■ Data records ■
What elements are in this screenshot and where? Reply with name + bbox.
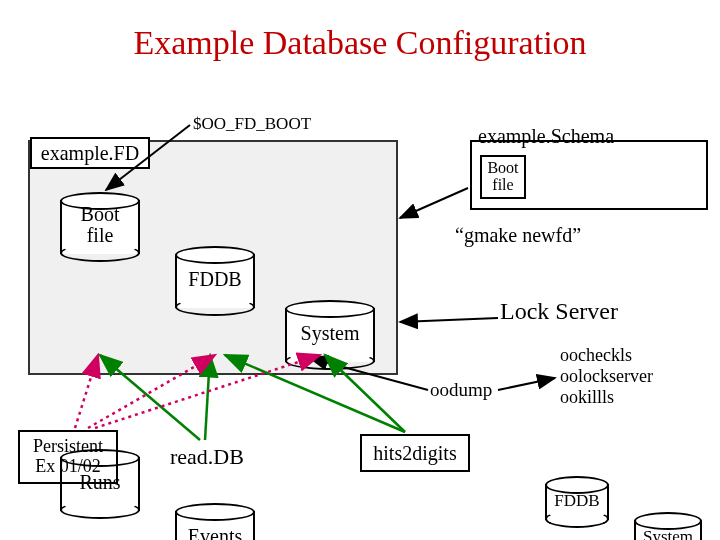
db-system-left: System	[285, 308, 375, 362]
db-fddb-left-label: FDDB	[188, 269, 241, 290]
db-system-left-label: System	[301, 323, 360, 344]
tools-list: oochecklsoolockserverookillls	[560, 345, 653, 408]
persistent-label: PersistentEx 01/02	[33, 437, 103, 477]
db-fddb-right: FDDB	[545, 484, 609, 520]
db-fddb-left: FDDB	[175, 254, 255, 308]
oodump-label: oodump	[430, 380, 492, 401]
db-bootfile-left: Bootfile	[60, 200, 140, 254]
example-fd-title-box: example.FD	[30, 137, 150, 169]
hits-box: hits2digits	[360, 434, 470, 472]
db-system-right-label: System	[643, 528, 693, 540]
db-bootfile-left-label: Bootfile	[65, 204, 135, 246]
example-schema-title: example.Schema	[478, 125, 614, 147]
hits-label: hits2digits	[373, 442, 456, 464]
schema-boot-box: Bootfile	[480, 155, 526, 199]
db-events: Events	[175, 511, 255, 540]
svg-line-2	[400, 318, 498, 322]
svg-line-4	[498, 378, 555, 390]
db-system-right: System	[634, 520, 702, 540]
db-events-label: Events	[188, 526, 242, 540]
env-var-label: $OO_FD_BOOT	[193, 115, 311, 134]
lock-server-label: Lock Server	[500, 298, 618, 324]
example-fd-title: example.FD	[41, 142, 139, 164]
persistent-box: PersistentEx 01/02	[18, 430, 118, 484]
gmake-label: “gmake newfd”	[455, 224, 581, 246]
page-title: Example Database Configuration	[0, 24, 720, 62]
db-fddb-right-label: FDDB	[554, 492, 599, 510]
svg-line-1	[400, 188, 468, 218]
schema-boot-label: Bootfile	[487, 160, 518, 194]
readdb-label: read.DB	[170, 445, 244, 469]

■ Task to complete ■
An exact repetition of the listing is needed, with the pictures dropped.

■ The answer ■
What elements are in this screenshot and where? Reply with name + bbox.
db-system-left: System	[285, 308, 375, 362]
db-fddb-left-label: FDDB	[188, 269, 241, 290]
db-system-left-label: System	[301, 323, 360, 344]
tools-list: oochecklsoolockserverookillls	[560, 345, 653, 408]
persistent-label: PersistentEx 01/02	[33, 437, 103, 477]
db-fddb-right: FDDB	[545, 484, 609, 520]
db-fddb-left: FDDB	[175, 254, 255, 308]
oodump-label: oodump	[430, 380, 492, 401]
db-bootfile-left: Bootfile	[60, 200, 140, 254]
example-fd-title-box: example.FD	[30, 137, 150, 169]
hits-box: hits2digits	[360, 434, 470, 472]
db-system-right-label: System	[643, 528, 693, 540]
db-bootfile-left-label: Bootfile	[65, 204, 135, 246]
example-schema-title: example.Schema	[478, 125, 614, 147]
hits-label: hits2digits	[373, 442, 456, 464]
schema-boot-box: Bootfile	[480, 155, 526, 199]
db-events: Events	[175, 511, 255, 540]
svg-line-2	[400, 318, 498, 322]
svg-line-4	[498, 378, 555, 390]
db-system-right: System	[634, 520, 702, 540]
db-events-label: Events	[188, 526, 242, 540]
env-var-label: $OO_FD_BOOT	[193, 115, 311, 134]
lock-server-label: Lock Server	[500, 298, 618, 324]
example-fd-title: example.FD	[41, 142, 139, 164]
persistent-box: PersistentEx 01/02	[18, 430, 118, 484]
gmake-label: “gmake newfd”	[455, 224, 581, 246]
page-title: Example Database Configuration	[0, 24, 720, 62]
db-fddb-right-label: FDDB	[554, 492, 599, 510]
svg-line-1	[400, 188, 468, 218]
schema-boot-label: Bootfile	[487, 160, 518, 194]
readdb-label: read.DB	[170, 445, 244, 469]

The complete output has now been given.